Manoela Cardozo Publicado em 24/09/2024, às 12h35
A prisão preventiva do cantor Gusttavo Lima, decretada na última segunda-feira (23), surpreendeu muitas pessoas e levantou novas questões sobre as investigações em que o artista está envolvido.
O Tribunal de Justiça de Pernambuco (TJPE), por meio da juíza Andrea Calado da Cruz, da 12ª Vara Criminal do Recife, emitiu o mandado de prisão após considerar a relação de Gusttavo Lima com investigados foragidos pela Operação Integration, que já prendeu outras figuras, como a influenciadora Deolane Bezerra e sua mãe.
De acordo com o Portal G1, a investigação que levou ao pedido de prisão do sertanejo está ligada à venda suspeita de um avião para a empresa J.M.J Participações, que está sendo investigada pela Justiça.
O Ministério Público de Pernambuco, que conduz a investigação, também está analisando as conexões de Gusttavo Lima com o empresário Darwin Filho, dono da Esportes da Sorte, outro alvo da Operação Integration.

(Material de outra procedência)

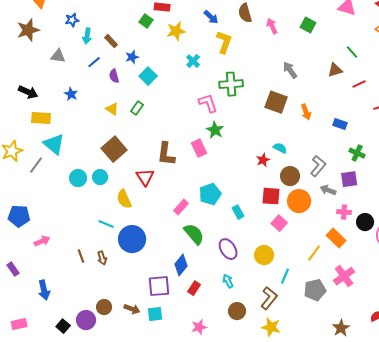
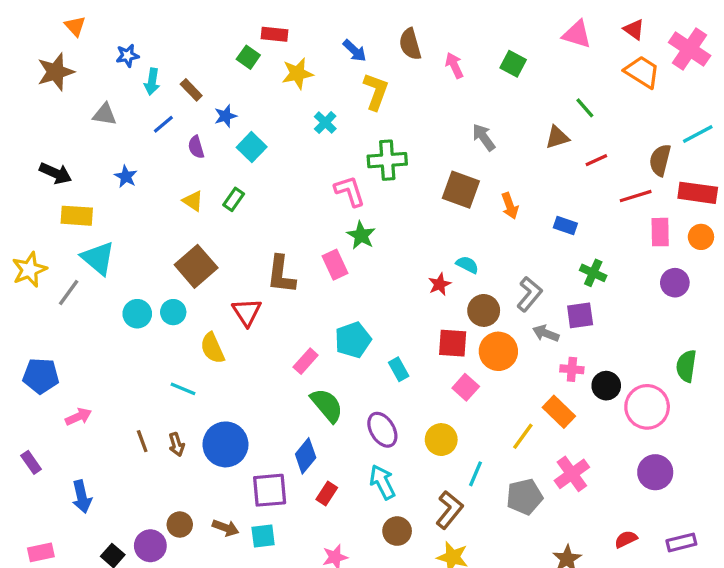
blue circle: (132, 239) -> (225, 444), moved
cyan arrow: (228, 281) -> (382, 482), size x1.5

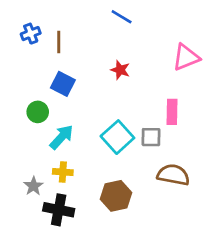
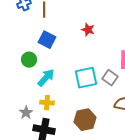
cyan square: (117, 137) -> (86, 78), turned 30
gray square: (151, 137) -> (110, 78), turned 35

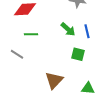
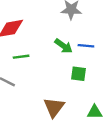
blue line: (87, 31) -> (86, 46), turned -64

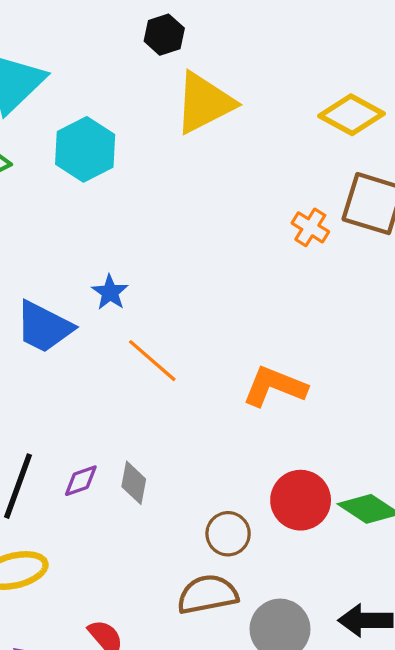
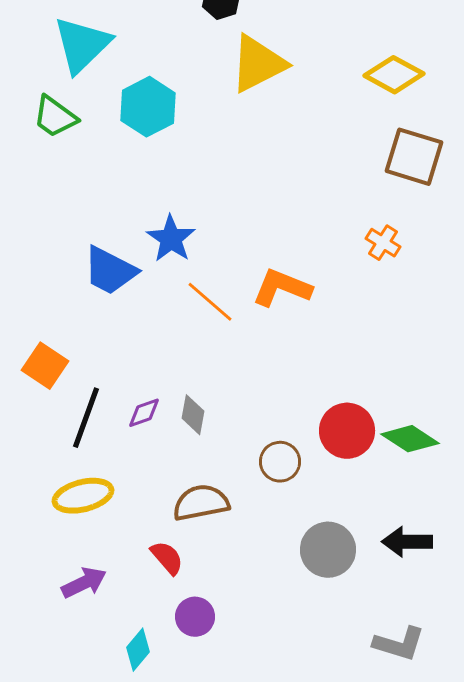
orange cross: (310, 227) -> (383, 243), moved
blue star: (110, 292) -> (171, 239), size x1.4
orange L-shape: (275, 386) -> (282, 288), moved
brown semicircle: (207, 594) -> (201, 503), moved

No último final de semana, o Ministério Público havia solicitado que as prisões preventivas de alguns investigados fossem convertidas em medidas cautelares, o que poderia ter resultado na soltura de Deolane Bezerra. No entanto, a Justiça manteve as prisões e, no caso de Gusttavo Lima, além do mandado de prisão, determinou a apreensão de seu passaporte e a suspensão de sua posse de arma de fogo.
A juíza Andrea Calado da Cruz justificou sua decisão ao afirmar que as prisões não devem ser encaradas como punições, mas sim como uma forma de proteger a sociedade e garantir a aplicação da Justiça. Ela ressaltou que não encontrou outra medida cautelar capaz de preservar a ordem pública.
O cantor entrou nas investigações após a Polícia Civil de São Paulo apreender uma aeronave que pertencia à empresa Balada Eventos e Produções, de Gusttavo Lima.
O advogado da empresa garantiu que o avião havia sido vendido, mas a Agência Nacional de Aviação Civil (Anac) confirmou que, apesar da negociação, a Balada ainda era oficialmente a proprietária do bem. A venda para Darwin Filho, envolvido no escândalo da Esportes da Sorte, aumentou as suspeitas sobre o envolvimento do sertanejo em transações financeiras irregulares.